SandeKennedy – SpaceX resmi memperoleh persetujuan dari Federal Communications Commission Amerika Serikat untuk meluncurkan 7.500 satelit Starlink generasi kedua tambahan. Pengumuman tersebut disampaikan FCC pada Jumat, 9 Januari 2026. Dengan persetujuan ini, jumlah total satelit Starlink yang telah diizinkan beroperasi secara global mencapai sekitar 15.000 unit. Keputusan ini menandai tonggak penting dalam ekspansi jaringan internet berbasis satelit SpaceX. FCC menilai perluasan konstelasi ini berpotensi meningkatkan akses konektivitas global. Terutama bagi wilayah terpencil yang masih minim infrastruktur telekomunikasi darat.
“Baca Juga: Meta Amankan Listrik 6 GW lewat Kerja Sama PLTN”
Perluasan Frekuensi dan Layanan Direct-to-Cell
FCC menyatakan bahwa persetujuan ini tidak hanya mencakup penambahan jumlah satelit. Starlink Gen2 juga diizinkan beroperasi pada lima pita frekuensi berbeda. Langkah ini memungkinkan peningkatan kapasitas dan stabilitas jaringan. Selain itu, FCC mengonfirmasi bahwa satelit tersebut dapat mendukung layanan konektivitas langsung ke ponsel atau direct-to-cell. Layanan ini akan tersedia di luar wilayah Amerika Serikat. Di dalam negeri, tambahan satelit akan memperluas cakupan dan kualitas layanan Starlink. Pengembangan ini dipandang sebagai terobosan penting dalam integrasi jaringan satelit dan perangkat seluler.

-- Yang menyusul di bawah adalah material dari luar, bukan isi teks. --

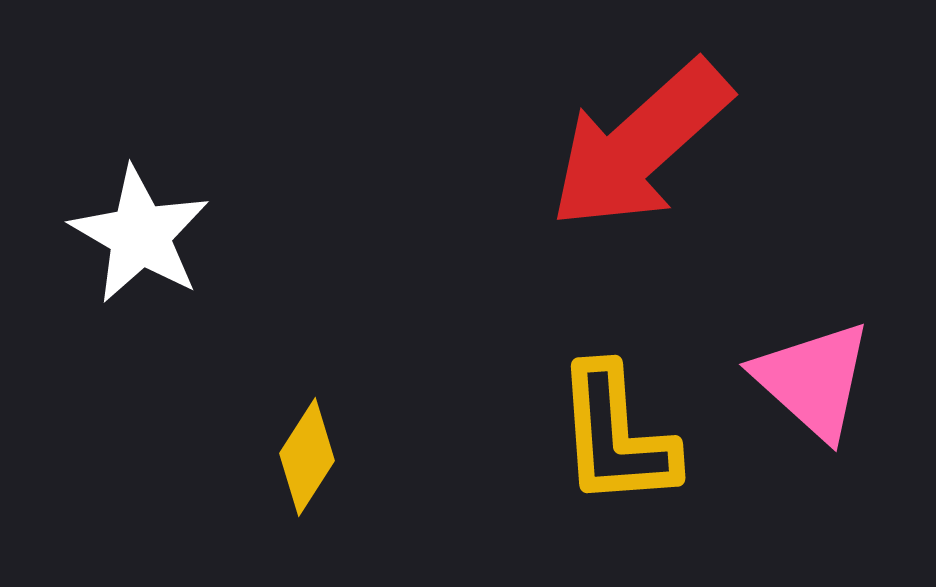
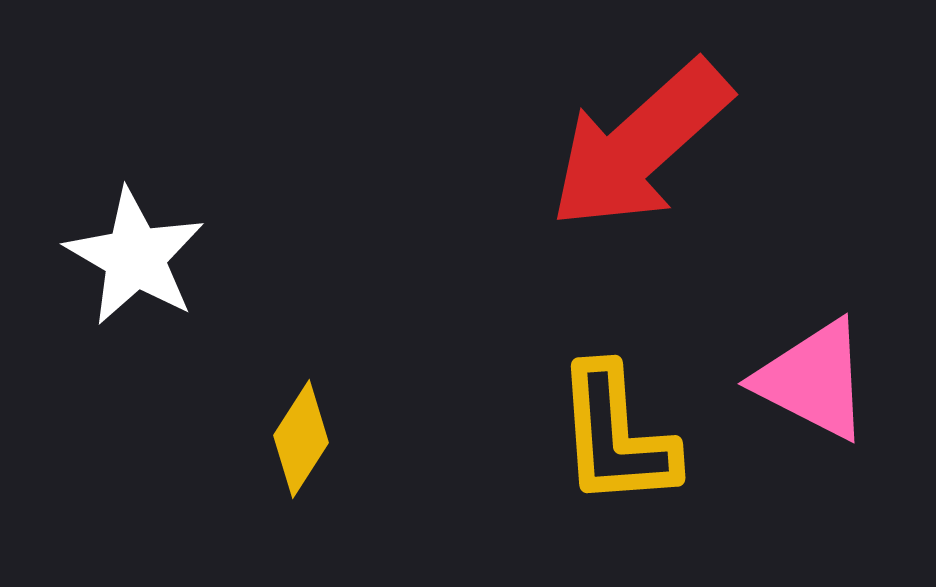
white star: moved 5 px left, 22 px down
pink triangle: rotated 15 degrees counterclockwise
yellow diamond: moved 6 px left, 18 px up
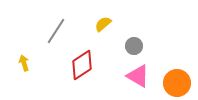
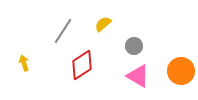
gray line: moved 7 px right
orange circle: moved 4 px right, 12 px up
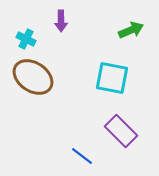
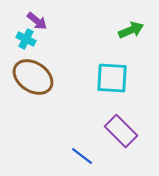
purple arrow: moved 24 px left; rotated 50 degrees counterclockwise
cyan square: rotated 8 degrees counterclockwise
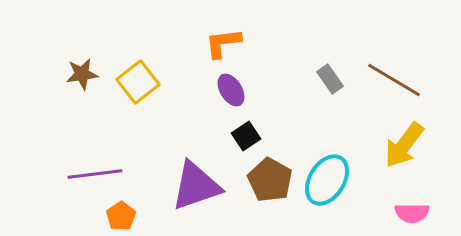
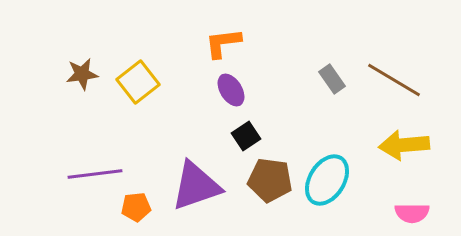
gray rectangle: moved 2 px right
yellow arrow: rotated 48 degrees clockwise
brown pentagon: rotated 21 degrees counterclockwise
orange pentagon: moved 15 px right, 9 px up; rotated 28 degrees clockwise
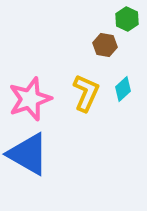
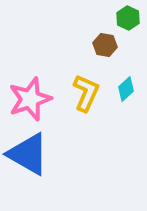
green hexagon: moved 1 px right, 1 px up
cyan diamond: moved 3 px right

Persetujuan Parsial dari Total Pengajuan SpaceX
Mengutip laporan dari Reuters, sebelumnya SpaceX mengajukan izin untuk meluncurkan sekitar 15.000 satelit Starlink Gen2 tambahan. Namun, FCC hanya memberikan persetujuan awal untuk 7.500 unit. Sebanyak 14.988 satelit lain yang diusulkan masih ditunda persetujuannya. FCC menyebut penundaan tersebut dilakukan untuk evaluasi lanjutan. Penilaian mencakup dampak spektrum, keselamatan orbit, serta potensi gangguan terhadap sistem satelit lain. Dengan demikian, ekspansi Starlink akan dilakukan secara bertahap. Pendekatan ini bertujuan menjaga keseimbangan antara inovasi dan pengelolaan ruang angkasa yang bertanggung jawab.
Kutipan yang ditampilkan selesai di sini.